Je n'aurais certainement pas dit cela il y a quelques années ; mais même grandiose & follement romantique, cette histoire d'amour en costumes m'a paru bien plate, m'a à peine touché.
Quel intérêt à retranscrire avec tant de respect cette histoire réelle ? Comment aurait-on pu s'y prendre pour éviter les pièges de la reconstitution ?
Explorer la place de Keats dans le public actuel aurait pu être intéressant, en partie mêlée avec les faits historiques. Quoique les risques de superficialité deviennent plus grands, puisqu'il faut développer deux demi-films. D'ailleurs, oups, l'expérience a été réalisée pour une autre figure tragique de la littérature anglaise, Virginia Woolf.
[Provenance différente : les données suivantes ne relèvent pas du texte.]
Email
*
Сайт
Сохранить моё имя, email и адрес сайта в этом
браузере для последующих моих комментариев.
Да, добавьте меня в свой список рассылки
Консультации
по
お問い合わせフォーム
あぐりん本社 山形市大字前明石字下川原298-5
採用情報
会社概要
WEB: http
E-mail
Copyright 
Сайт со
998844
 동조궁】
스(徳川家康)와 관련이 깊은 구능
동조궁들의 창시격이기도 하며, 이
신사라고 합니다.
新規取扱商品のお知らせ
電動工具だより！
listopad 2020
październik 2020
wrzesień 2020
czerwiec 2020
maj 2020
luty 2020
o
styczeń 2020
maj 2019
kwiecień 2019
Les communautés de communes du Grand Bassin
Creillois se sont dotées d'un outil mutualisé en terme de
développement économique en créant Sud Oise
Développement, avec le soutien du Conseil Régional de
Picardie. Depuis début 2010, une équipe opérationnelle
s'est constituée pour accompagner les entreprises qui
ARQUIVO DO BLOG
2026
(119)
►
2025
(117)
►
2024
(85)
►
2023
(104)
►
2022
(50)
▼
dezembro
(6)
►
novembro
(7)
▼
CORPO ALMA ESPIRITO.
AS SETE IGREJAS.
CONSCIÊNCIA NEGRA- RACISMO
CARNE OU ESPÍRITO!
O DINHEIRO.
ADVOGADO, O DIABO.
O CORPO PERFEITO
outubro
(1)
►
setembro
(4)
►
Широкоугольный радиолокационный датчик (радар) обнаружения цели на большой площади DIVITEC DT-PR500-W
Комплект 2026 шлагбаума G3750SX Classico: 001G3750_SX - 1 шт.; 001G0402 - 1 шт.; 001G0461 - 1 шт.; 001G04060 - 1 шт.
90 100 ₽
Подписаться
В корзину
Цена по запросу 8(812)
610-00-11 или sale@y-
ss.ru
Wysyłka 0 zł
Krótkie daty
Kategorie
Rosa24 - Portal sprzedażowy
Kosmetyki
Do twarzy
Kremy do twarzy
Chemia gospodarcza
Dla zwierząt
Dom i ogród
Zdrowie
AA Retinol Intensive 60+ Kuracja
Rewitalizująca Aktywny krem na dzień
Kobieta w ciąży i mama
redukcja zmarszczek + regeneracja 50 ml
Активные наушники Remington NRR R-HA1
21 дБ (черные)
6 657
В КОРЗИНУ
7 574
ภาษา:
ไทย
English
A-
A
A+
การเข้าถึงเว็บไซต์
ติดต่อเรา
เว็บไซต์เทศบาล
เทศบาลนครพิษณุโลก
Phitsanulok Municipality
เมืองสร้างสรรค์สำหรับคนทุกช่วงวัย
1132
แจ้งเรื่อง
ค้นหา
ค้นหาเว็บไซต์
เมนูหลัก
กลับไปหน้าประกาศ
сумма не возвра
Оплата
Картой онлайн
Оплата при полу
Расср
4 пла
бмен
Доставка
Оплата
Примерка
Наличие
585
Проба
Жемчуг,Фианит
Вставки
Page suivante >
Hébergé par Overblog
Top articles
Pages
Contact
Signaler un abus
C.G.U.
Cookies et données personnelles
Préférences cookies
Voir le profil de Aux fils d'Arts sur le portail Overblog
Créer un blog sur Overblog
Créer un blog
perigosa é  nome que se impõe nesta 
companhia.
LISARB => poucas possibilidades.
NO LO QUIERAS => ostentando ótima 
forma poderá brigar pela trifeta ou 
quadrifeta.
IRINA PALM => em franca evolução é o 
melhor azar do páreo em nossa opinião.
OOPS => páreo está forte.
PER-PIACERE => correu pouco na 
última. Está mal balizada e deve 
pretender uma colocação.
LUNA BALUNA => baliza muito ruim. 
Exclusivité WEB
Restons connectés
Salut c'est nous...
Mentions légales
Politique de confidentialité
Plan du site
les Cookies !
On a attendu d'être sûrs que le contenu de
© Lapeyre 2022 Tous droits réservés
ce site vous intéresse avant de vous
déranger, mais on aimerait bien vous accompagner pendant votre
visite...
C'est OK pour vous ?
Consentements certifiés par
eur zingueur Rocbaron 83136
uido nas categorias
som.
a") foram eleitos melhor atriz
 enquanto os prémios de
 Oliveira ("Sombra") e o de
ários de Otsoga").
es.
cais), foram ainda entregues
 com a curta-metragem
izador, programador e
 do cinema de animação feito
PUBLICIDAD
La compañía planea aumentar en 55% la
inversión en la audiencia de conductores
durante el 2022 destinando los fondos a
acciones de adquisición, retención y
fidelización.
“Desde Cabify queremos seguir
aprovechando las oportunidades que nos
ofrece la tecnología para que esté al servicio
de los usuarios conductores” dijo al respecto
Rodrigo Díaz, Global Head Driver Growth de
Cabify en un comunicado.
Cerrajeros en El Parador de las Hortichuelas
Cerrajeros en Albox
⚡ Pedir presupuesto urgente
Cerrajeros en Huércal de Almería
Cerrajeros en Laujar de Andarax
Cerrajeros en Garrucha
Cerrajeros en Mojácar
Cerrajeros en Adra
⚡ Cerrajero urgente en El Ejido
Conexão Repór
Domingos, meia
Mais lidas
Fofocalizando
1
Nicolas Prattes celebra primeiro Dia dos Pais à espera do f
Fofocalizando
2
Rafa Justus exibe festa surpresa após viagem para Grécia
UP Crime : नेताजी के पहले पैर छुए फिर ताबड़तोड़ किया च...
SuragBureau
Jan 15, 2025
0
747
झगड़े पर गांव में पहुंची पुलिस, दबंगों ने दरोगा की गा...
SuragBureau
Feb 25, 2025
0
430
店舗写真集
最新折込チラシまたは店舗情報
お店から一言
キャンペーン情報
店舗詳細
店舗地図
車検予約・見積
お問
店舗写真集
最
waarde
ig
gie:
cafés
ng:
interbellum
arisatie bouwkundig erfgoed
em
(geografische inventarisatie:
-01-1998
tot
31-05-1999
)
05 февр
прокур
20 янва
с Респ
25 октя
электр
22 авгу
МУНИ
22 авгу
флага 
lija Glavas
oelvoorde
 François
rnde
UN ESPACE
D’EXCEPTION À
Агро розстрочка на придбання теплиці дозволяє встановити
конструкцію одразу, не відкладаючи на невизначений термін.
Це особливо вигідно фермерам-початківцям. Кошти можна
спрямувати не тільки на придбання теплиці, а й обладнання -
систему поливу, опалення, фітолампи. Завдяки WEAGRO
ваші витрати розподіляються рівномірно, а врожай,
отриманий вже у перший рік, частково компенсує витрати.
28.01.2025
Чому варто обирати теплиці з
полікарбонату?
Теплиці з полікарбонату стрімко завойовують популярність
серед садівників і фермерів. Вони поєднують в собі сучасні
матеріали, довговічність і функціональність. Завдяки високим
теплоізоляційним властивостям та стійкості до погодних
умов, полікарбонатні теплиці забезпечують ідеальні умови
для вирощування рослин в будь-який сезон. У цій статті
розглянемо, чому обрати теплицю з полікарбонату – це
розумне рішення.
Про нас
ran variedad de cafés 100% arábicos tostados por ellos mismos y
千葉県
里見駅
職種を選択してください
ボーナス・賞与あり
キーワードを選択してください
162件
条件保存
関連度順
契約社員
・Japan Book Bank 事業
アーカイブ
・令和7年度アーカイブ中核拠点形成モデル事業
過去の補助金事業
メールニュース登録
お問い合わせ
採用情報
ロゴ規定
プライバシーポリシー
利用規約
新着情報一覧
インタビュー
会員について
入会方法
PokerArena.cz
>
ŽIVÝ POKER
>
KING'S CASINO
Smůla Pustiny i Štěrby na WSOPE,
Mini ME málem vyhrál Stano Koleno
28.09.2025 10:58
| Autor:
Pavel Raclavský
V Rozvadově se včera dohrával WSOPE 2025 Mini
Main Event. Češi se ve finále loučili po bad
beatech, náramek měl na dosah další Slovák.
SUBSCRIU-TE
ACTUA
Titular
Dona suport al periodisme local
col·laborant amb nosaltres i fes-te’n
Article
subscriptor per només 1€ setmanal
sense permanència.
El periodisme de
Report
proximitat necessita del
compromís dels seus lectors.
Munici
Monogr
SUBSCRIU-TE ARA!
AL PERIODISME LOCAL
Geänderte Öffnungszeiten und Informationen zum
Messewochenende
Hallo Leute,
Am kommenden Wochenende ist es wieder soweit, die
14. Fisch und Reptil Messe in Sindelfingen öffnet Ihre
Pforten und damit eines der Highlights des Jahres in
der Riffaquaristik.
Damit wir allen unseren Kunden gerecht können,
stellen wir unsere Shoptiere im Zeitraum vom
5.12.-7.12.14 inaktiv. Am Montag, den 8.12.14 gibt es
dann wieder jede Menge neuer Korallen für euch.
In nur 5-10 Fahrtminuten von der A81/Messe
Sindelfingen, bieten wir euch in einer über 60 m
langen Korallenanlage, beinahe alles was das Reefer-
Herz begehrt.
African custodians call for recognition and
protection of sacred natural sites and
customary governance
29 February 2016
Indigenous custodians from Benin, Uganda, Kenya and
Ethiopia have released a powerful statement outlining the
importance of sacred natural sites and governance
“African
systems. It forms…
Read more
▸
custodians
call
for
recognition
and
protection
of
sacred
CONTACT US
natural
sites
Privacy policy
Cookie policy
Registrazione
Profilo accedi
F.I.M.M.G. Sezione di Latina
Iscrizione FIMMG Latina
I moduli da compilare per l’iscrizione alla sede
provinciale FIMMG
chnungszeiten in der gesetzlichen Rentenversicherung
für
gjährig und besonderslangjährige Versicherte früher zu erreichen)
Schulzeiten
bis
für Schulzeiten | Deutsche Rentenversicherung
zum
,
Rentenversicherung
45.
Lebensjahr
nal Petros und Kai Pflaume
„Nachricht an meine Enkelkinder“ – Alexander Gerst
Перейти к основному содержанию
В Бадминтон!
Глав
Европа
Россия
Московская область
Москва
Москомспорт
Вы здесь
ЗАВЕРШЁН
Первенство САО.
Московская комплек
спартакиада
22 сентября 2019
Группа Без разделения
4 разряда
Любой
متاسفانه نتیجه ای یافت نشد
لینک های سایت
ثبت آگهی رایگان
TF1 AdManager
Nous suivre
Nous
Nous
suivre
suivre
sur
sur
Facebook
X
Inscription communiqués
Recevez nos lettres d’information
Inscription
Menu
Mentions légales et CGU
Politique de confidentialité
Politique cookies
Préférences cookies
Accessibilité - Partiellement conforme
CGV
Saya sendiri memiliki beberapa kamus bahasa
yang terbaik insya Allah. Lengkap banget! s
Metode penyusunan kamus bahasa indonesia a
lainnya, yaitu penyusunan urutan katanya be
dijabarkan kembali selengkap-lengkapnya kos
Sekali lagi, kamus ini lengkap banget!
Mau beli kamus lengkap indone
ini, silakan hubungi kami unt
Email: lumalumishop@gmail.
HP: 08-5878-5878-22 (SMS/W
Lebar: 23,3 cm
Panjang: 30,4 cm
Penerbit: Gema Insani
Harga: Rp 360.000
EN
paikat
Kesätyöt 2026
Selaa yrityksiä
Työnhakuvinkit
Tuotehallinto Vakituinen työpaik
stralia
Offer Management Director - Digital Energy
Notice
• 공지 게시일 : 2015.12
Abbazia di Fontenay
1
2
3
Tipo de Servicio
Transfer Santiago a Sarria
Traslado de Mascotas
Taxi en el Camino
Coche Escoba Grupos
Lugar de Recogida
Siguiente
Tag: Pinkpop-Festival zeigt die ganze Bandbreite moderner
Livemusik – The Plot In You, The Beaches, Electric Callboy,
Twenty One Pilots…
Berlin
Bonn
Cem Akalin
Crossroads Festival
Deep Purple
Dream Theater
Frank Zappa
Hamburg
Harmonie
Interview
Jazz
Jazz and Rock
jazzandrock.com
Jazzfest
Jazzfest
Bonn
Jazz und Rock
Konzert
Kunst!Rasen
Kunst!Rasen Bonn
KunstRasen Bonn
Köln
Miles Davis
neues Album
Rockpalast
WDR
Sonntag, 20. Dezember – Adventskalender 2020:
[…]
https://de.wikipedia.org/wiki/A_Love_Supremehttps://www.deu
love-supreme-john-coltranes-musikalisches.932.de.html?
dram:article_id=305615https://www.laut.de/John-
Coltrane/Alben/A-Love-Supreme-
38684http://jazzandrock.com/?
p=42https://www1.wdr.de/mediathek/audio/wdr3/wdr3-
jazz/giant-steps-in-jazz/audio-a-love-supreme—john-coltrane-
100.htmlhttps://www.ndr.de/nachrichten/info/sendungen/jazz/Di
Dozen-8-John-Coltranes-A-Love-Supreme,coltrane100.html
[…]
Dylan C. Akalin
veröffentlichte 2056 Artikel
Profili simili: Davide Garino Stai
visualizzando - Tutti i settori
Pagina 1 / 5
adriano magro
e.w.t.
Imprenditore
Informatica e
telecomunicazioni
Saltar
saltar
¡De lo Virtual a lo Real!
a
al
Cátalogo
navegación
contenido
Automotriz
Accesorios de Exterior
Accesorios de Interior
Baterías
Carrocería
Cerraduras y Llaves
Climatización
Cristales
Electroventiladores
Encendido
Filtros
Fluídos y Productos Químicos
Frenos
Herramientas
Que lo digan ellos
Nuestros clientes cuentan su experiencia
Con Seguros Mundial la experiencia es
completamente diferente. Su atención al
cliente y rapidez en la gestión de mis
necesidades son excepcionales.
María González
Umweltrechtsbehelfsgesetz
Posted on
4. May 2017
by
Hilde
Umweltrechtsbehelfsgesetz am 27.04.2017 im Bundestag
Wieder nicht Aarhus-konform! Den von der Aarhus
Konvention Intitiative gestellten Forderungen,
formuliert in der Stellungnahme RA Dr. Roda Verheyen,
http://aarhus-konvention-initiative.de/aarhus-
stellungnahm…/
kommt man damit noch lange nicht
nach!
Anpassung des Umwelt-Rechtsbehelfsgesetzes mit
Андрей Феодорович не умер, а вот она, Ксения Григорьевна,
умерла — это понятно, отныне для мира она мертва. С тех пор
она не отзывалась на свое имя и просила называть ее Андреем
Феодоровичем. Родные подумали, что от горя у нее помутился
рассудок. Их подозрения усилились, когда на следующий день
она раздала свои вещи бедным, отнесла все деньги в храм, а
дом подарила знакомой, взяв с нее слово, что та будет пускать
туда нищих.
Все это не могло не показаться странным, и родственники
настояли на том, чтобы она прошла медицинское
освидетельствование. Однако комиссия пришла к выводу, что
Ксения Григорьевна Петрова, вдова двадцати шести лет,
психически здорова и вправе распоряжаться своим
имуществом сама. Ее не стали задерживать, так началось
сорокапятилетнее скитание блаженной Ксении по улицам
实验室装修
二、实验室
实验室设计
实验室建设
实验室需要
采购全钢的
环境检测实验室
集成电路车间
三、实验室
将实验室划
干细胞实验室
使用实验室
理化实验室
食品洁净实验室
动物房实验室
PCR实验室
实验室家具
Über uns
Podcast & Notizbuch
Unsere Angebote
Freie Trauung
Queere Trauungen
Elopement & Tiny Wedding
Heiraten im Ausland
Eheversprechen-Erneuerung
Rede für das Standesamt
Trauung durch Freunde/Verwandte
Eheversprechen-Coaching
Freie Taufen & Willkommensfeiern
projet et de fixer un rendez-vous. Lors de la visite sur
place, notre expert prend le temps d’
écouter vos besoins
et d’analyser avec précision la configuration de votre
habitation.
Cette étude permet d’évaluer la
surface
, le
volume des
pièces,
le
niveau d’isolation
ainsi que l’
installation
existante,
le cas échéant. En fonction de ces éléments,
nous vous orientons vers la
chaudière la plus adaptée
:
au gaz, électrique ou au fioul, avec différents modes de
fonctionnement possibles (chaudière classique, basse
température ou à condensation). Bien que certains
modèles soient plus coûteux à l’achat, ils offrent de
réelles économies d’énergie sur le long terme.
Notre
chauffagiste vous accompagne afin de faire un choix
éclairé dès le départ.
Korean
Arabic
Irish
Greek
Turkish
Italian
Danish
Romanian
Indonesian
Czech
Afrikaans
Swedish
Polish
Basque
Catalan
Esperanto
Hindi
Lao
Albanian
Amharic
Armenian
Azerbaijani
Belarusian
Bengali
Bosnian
The Hours ; quoique Prix Pulitzer, le roman n'est pas loin de la catastrophe et de la caricature, et le film ne surnage que grâce à ses actrices...
De même, quelques plans de nature, bruts, m'ont laissé espérer une poésie discrète et puissante comme celle de Lady Chaterley de Pascale Ferran. Bien sûr, le caractère platonique des amours de Keats rendait impossible des élans sensuels comme ceux de Marina Hands ; mais cette plans de fleurs et de nature m'ont paru assez sous-exploités par Jane Campion...
Ou n'aurait-il pas fallu tenter une expérience plus folle, un système mêlant rêve et réalité historique ? Une approche façon Todd Haynes cherchant à capter Bob Dylan dans I'm not there, irrespectueuse des faits bruts, mais visant au respect de la légende, de l'image, du travail de l'artiste. Démarche très risquées & instables, mais les rares moments fantaisistes de Bright Star laissent quelques regrets...
Mais d'une certaine manière, cette approche totale & débridée a déjà utilisée pour rendre hommage à John Keats ; il s'agit d'Hyperion, le cycle de Science-Fiction de Dan Simmons. L'histoire de Keats apparaît à travers un clone créé à partir du code génétique du poète, et la destinée de l'univers se voit liée au poète romantique, les planètes nommées comme ses poèmes, les lieux, les personnages. Hommage post-moderne indépassable, à la créativité vertigineuse, qui m'avait fait rêver de la destinée de Keats pendant de longues semaines ; Bright Star paraît bien pâle par comparaison.